§ **Problem description**
Filter the listing so that only lines with the word "keyword" remain.

#### Entries provided ####

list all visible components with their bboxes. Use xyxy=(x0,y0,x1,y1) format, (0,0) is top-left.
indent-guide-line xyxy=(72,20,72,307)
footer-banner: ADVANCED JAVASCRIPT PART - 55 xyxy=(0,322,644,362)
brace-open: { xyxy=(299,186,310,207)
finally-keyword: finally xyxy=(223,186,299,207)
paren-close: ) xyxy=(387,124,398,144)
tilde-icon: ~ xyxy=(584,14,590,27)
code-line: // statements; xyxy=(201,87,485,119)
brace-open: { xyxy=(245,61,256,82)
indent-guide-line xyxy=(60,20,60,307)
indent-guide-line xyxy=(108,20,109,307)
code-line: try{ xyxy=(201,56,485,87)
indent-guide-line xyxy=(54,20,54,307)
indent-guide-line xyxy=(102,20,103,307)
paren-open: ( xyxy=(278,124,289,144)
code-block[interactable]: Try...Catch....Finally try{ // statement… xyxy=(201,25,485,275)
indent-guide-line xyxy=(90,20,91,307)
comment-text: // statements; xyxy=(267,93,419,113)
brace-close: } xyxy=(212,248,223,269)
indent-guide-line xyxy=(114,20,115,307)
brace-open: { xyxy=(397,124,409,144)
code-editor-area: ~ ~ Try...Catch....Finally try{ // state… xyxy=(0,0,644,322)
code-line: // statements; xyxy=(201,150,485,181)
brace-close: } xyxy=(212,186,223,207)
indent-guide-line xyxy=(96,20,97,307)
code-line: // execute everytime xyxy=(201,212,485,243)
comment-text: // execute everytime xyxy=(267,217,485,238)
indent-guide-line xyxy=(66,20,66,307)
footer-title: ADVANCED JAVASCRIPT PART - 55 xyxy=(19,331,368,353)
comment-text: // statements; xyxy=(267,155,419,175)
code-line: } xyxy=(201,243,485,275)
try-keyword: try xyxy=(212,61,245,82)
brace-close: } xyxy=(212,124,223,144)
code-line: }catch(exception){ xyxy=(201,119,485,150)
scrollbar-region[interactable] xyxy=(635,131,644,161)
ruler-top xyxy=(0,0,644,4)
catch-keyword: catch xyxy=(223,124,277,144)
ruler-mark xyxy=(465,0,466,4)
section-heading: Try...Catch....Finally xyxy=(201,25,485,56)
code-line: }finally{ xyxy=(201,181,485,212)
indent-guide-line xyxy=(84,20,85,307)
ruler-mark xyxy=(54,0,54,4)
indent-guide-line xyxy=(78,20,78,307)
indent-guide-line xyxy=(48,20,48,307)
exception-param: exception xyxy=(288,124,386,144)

####

§ **Response area**
finally-keyword: finally xyxy=(223,186,299,207)
try-keyword: try xyxy=(212,61,245,82)
catch-keyword: catch xyxy=(223,124,277,144)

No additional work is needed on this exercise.